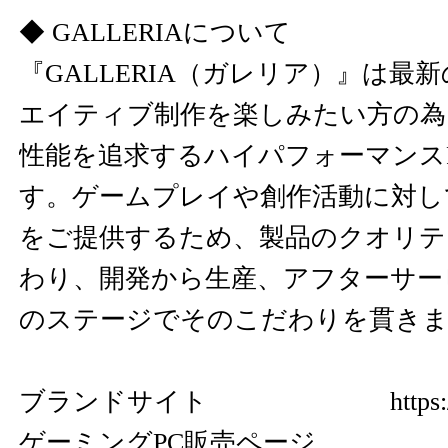
◆ GALLERIAについて
『GALLERIA（ガレリア）』は最
エイティブ制作を楽しみたい方の為
性能を追求するハイパフォーマンス
す。ゲームプレイや創作活動に対し
をご提供するため、製品のクオリテ
わり、開発から生産、アフターサー
のステージでそのこだわりを貫き
ブランドサイト
https:
ゲーミングPC販売ページ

=-=-=

## Problem:
The whole listing above is to be printed exactly; the pictures stay out.

## Output of the exercise:
◆ GALLERIAについて
『GALLERIA（ガレリア）』は最
エイティブ制作を楽しみたい方の為
性能を追求するハイパフォーマンス
す。ゲームプレイや創作活動に対し
をご提供するため、製品のクオリテ
わり、開発から生産、アフターサー
のステージでそのこだわりを貫き
ブランドサイト
https:
ゲーミングPC販売ページ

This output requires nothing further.